Uit onze conjunctuuranalyse blijkt dat, hoewel de wereldwijde groeivooruitzichten zwak blijven, onze belangrijkste indicator wijst op enige verbetering van de economische omstandigheden in de komende maanden. Dat is grotendeels te danken aan enkele steeds positievere cijfers van de Amerikaanse industriële en productiesectoren en aan de verrassende veerkracht van de Amerikaanse consument. Als de handelsbesprekingen tussen China en de VS deze maand eindigen in een compromis – hoe beperkt de reikwijdte ook is – dan zal het sentiment in het bedrijfsleven waarschijnlijk verbeteren.
Een versoepeling van de handelsvoorwaarden zou met name voor China welkom zijn. Hoewel de indicatoren voor de toekomst enige verbetering tonen, heeft de economie nog steeds te lijden onder een daling van de particuliere investeringen, trage consumentenbestedingen en de verwoesting die de Afrikaanse varkenspest heeft aangericht in de varkensvleesindustrie van het land.

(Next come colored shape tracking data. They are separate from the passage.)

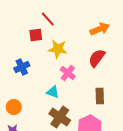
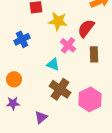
red semicircle: (97, 58) -> (86, 28), moved
brown rectangle: (100, 96) -> (94, 54), moved

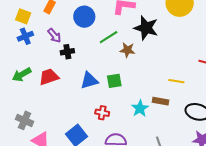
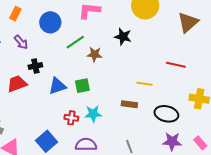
black star: (146, 28) -> (123, 37), moved, size x0.7
black cross: (67, 52) -> (35, 66), moved
cyan star: (140, 108) -> (93, 114), moved, turned 30

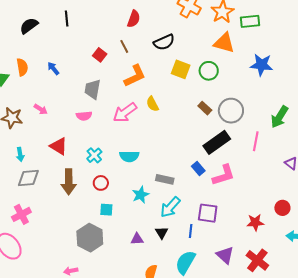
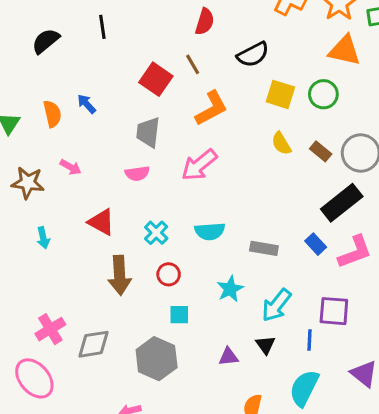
red square: (100, 55) -> (156, 79), size x1.5
orange semicircle: (22, 67) -> (52, 114), moved
yellow semicircle: (152, 104) -> (281, 143), moved
gray diamond: (28, 178) -> (93, 344), moved
gray rectangle: (165, 179) -> (264, 248), moved

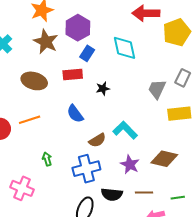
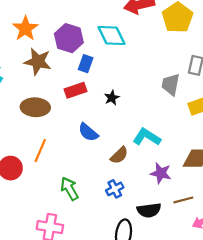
cyan diamond: (125, 48) -> (111, 35), moved
orange line: (30, 120) -> (40, 151), turned -35
green arrow: (47, 159) -> (69, 189), size x1.5
blue cross: (86, 169) -> (115, 189), size x0.6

Duitsland – dat zich waarschijnlijk in een recessie bevindt – kijkt ook uit naar goed handelsnieuws gezien zijn afhankelijkheid van de industrie en export.
De wereldwijdeliquiditeitsomstandigheden zijn neutraal voor risicovollere beleggingscategorieën. De Fed lijkt vastbesloten om haar kwantitatieve verstrakking helemaal af te bouwen met haar interventies in de repomarkt. Inderdaad, het is niet officieel kwantitatieve versoepeling. Maar het effect is hetzelfde. Tegelijkertijd heeft de centrale bank drie renteverlagingen doorgevoerd.
Ondertussen heeft de ECB aan deze kant van de Atlantische Oceaan haar eigen versoepelingsprogramma opgestart – een afscheidscadeau van de aftredende president Mario Draghi. Dat komt bovenop de sterke particuliere kredietverlening die we zien in de eurozone. En verschillende opkomende economieën zijn ook begonnen met het verlagen van hun rentes.
Tot nu toe heeft China dat voorbeeld niet gevolgd. Het officiële beleid blijft de schaduwbanksector onder druk zetten, terwijl de toenemende inflatie – als gevolg van de ramp met de varkenspest – de speelruimte van de centrale bank beperkt. Een handelsovereenkomst zou de centrale bank echter iets meer flexibiliteit kunnen geven.
Onze waarderingsindicatoren zijn de afgelopen maand niet wezenlijk veranderd, ondanks de rally in risicovolle activa en de sell-off op de obligatiemarkt. Aandelen zijn over het algemeen redelijk geprijsd, maar binnen de beleggingscategorie blijven de VS erg duur en het Verenigd Koninkrijk erg goedkoop. En staatsobligaties zijn duur, terwijl bedrijfsobligaties extreem duur zijn.
De technische indicatoren tonen in grote lijnen ook hetzelfde beeld als vorige maand – gematigd positief voor zowel obligaties als aandelen en een seizoensgebondenheid die voor beide markten over het algemeen neutraal is. De trendsignalen worden echter negatief voor Zwitserse en Japanse staatsobligaties.